A primeira é que, até agora, mesmo convivendo com alguns formatos da escola que são inevitáveis (como as odiadas provas), tinha sido possível aprender. Aprender eu mesma, e aprender vocês. Consegui inclusive usar as provas como ferramenta para isso, quando pedi que vocês assistissem filmes, lessem literatura e quadrinhos para responder questões de sociologia. Bendita hora em que eu tive essa ideia, e que bom que ela pôde funcionar durante um semestre. Serei eternamente grata, pois aprendi muito. Aprendi vocês, ali, naquelas questões de prova. E me parece que vocês foram me aprendendo um pouco também.

Minha demissão não tem a ver com questões burocráticas ou técnicas da escola (como a necessidade de provas, o uso da lousa, etc). Tem a ver com a impossibilidade, que se colocou à minha frente, de continuar aprendendo vocês. Eu estava em dúvida sobre pedir demissão ou não, e consultei uma amiga que já mudou de emprego várias vezes e costuma ser bem feliz profissionalmente (ela tem 23 anos, nenhum curso superior completo, e é ultra bem-sucedida no mercado de trabalho disputadíssimo do marketing, porque tem uma vida interessante, c.q.d. – o blog dela é esse aqui). Ela me recomendou que fizesse uma lista de prós e contras pra ajudar a pensar. Pois foi o que eu fiz. Aos poucos, com calma, durante o dia. No fim, minha lista de prós tinha apenas um item:

“Alunxs”

Contrapondo esse pró aos contras, percebi que esse pró poderia, na medida do possível, continuar na minha vida. Via Facebook, por meio do Ask e, num futuro muito mais próximo do que vocês imaginam, nas universidades Brasil e mundo afora. Então esse “pró” era um “pró” permanente, fixo. Um presente que eu ganhei, para o resto da minha vida, com essa experiência que foi dar aula nesse colégio durante meio ano. Obrigada. Mesmo. Vocês são demais.

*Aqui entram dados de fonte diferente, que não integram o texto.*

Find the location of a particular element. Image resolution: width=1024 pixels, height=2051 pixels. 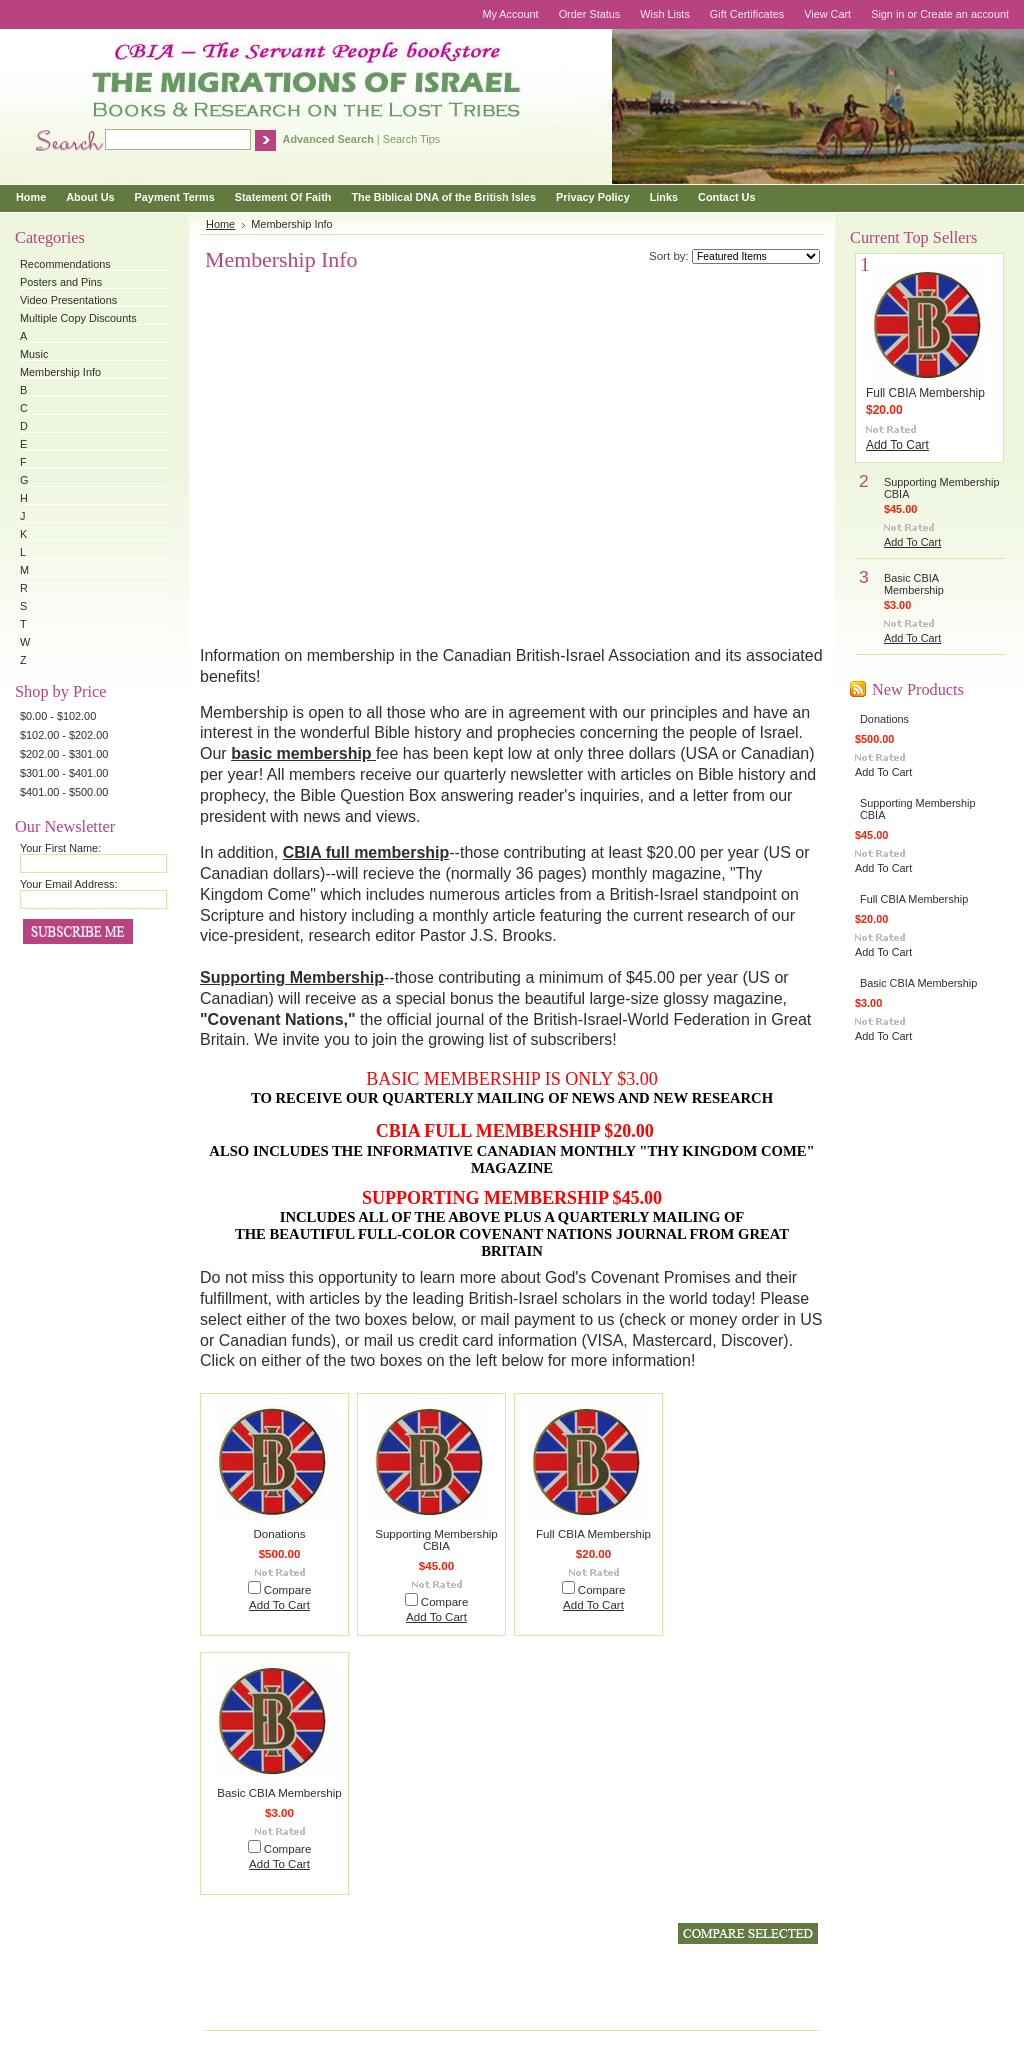

Donations is located at coordinates (280, 1534).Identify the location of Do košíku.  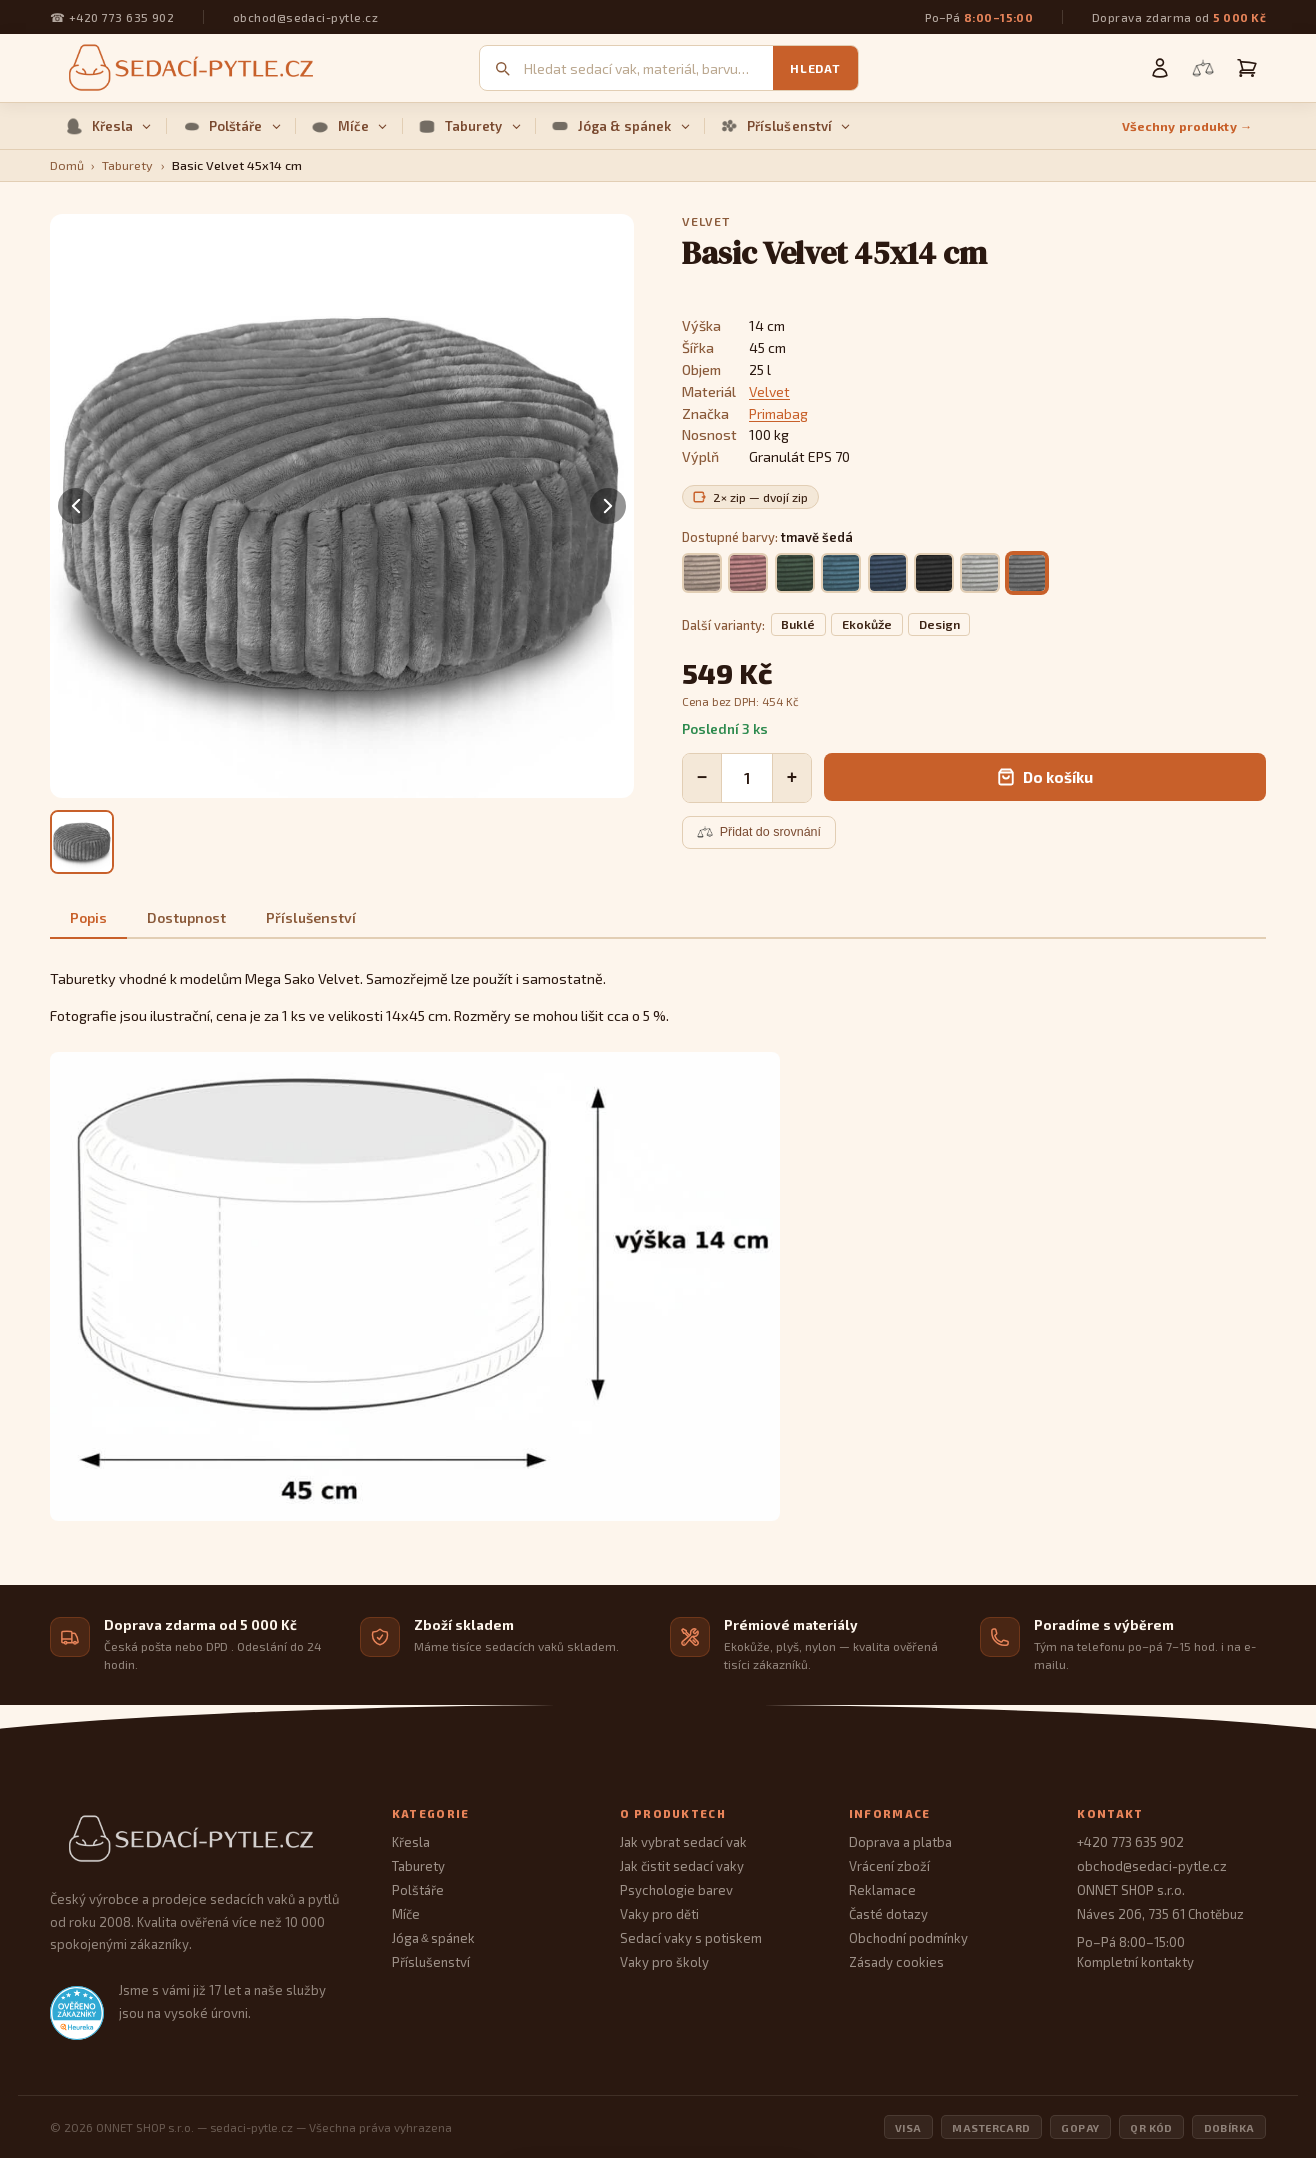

Por isso decidi pedir demissão. E aí entra o segundo ponto que eu queria explicar pra vocês. Não quero que vocês fiquem tristes com a minha despedida. De despedida, aliás, ela não tem nada. Esta é uma carta de boas vindas. É um prenúncio de uma vida que é muito, mas muito, muito, muito mais legal depois da escola. É nessa vida que eu quero encontrar vocês. Sem essa relação de poder obrigatória, sem ser obrigada a ficar sobre um tablado como se eu fosse superior a vocês, sem uniformes, sem inspeção, sem ter que pedir permissão pra fazer necessidades básicas corporais. A escola é só o epílogo. A vida é incrível e eu continuo na incrível vida, para trocarmos ideias sobre o que quer que seja. Isso não é um fim, sacam?

Vejo vocês em Macchu Picchu.
Ou na universidade.
Tanto faz.

[PS.: ainda bem que dá pra fazer isso pela internet, porque se fosse pra falar eu cairia no choro]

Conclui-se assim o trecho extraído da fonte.